I am wondering why the expected output for the below program is not "hai"

#include<stdio.h>
#include<conio.h>

void first(char*);
void first(char *s)
{
  printf("%u",s);
  s="hai";
}

int main()
{
 clrscr();
  char *t ="welcome";
  printf("%u",t);
   first(t);

 printf("%s",t);
  getch();
  return 0;
}

The output am getting is Welcome instead of Hai.
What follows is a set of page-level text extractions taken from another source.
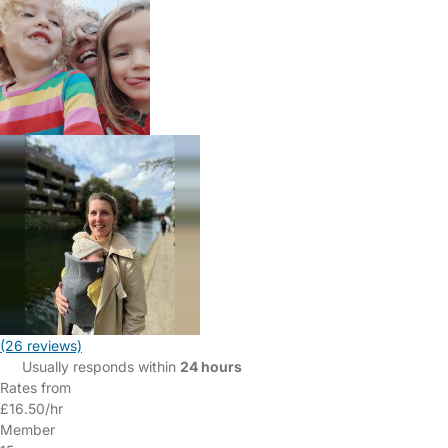
(26 reviews)
Usually responds within
24 hours
Rates from
£16.50/hr
Member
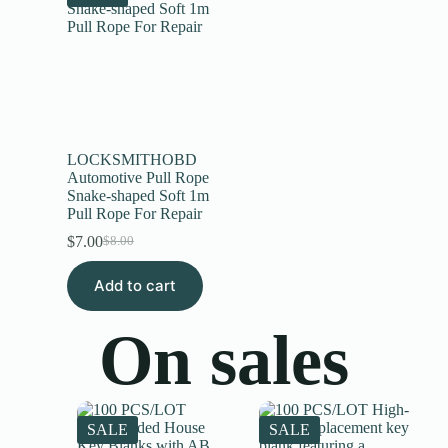
LOCKSMITHOBD
Automotive Pull Rope
Snake-shaped Soft 1m
Pull Rope For Repair
$
7.00
$
8.00
Add to cart
On sales
SALE
SALE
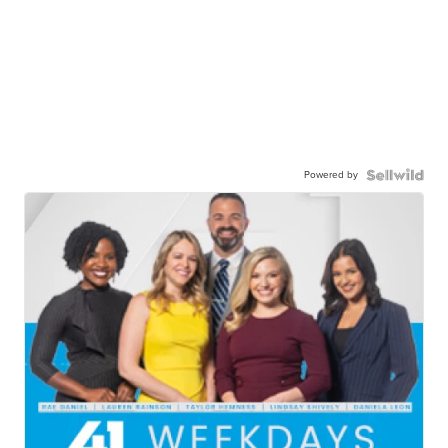
Powered by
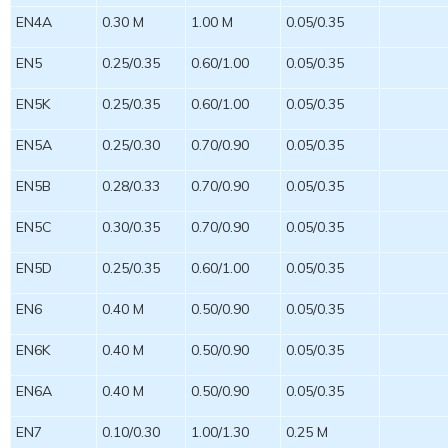
EN4A
0.30 M
1.00 M
0.05/0.35
EN5
0.25/0.35
0.60/1.00
0.05/0.35
EN5K
0.25/0.35
0.60/1.00
0.05/0.35
EN5A
0.25/0.30
0.70/0.90
0.05/0.35
EN5B
0.28/0.33
0.70/0.90
0.05/0.35
EN5C
0.30/0.35
0.70/0.90
0.05/0.35
EN5D
0.25/0.35
0.60/1.00
0.05/0.35
EN6
0.40 M
0.50/0.90
0.05/0.35
EN6K
0.40 M
0.50/0.90
0.05/0.35
EN6A
0.40 M
0.50/0.90
0.05/0.35
EN7
0.10/0.30
1.00/1.30
0.25 M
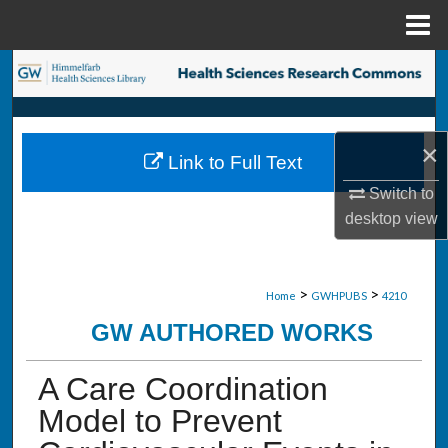
Menu
Home
Search
Browse Collections
×
Link to Full Text
My Account
Switch to
desktop
view
About
Digital Commons Network™
>
>
Home
GWHPUBS
4210
GW AUTHORED WORKS
A Care Coordination
Model to Prevent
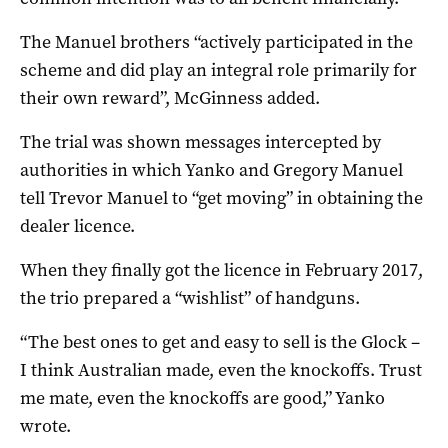
The Manuel brothers “actively participated in the
scheme and did play an integral role primarily for
their own reward”, McGinness added.
The trial was shown messages intercepted by
authorities in which Yanko and Gregory Manuel
tell Trevor Manuel to “get moving” in obtaining the
dealer licence.
When they finally got the licence in February 2017,
the trio prepared a “wishlist” of handguns.
“The best ones to get and easy to sell is the Glock –
I think Australian made, even the knockoffs. Trust
me mate, even the knockoffs are good,” Yanko
wrote.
It would be more helpful, if somebody can explain in detail ?

  • 1
    `s="hai";` changes the local pointer, not the caller's pointer – UnholySheep Mar 23 '18 at 14:43
  • Why would it be "hai"? You only modify the local copy of a variable, after all. Consider learning from a [good C++ book](https://stackoverflow.com/questions/388242/the-definitive-c-book-guide-and-list) instead of coding randomly. SO is not a tutorial service. – Algirdas Preidžius Mar 23 '18 at 14:44
  • I don't understand can you explain bit more ? – Prasath Shanmugakani Mar 23 '18 at 14:44
  • Short explanation: there is nothing special about pointers. – molbdnilo Mar 23 '18 at 14:46
  • Another dupe: https://stackoverflow.com/questions/27483368/basic-c-pointer-and-pass-by-reference-confusion – melpomene Mar 23 '18 at 14:53
  • @AlgirdasPreidžius that's pretty cold. – noelicus Mar 23 '18 at 14:53
  • @noelicus Please elaborate: why do you think so, or why should I feel warm and fuzzy, for all questions, where asker didn't bother at performing any research? – Algirdas Preidžius Mar 23 '18 at 14:56
  • Please note that the format specifier `%u` is used to convert an unsigned integer into its decimal representation, not to print character arrays. Is it a typo? How many warnings/errors did you get from your compiler? – Bob__ Mar 23 '18 at 14:56

1 Answers1

2

Everything in C is passed by value. Including pointers. So you have passed a memory address (pointer) into the function and then re-assigned it to point at a different bit of memory: to point at your "hai" string. The original pointer t is still pointing happily to your original string "welcome". When you passed t in you passed the memory address that t points to by value: that value was copied to the argument/variable s.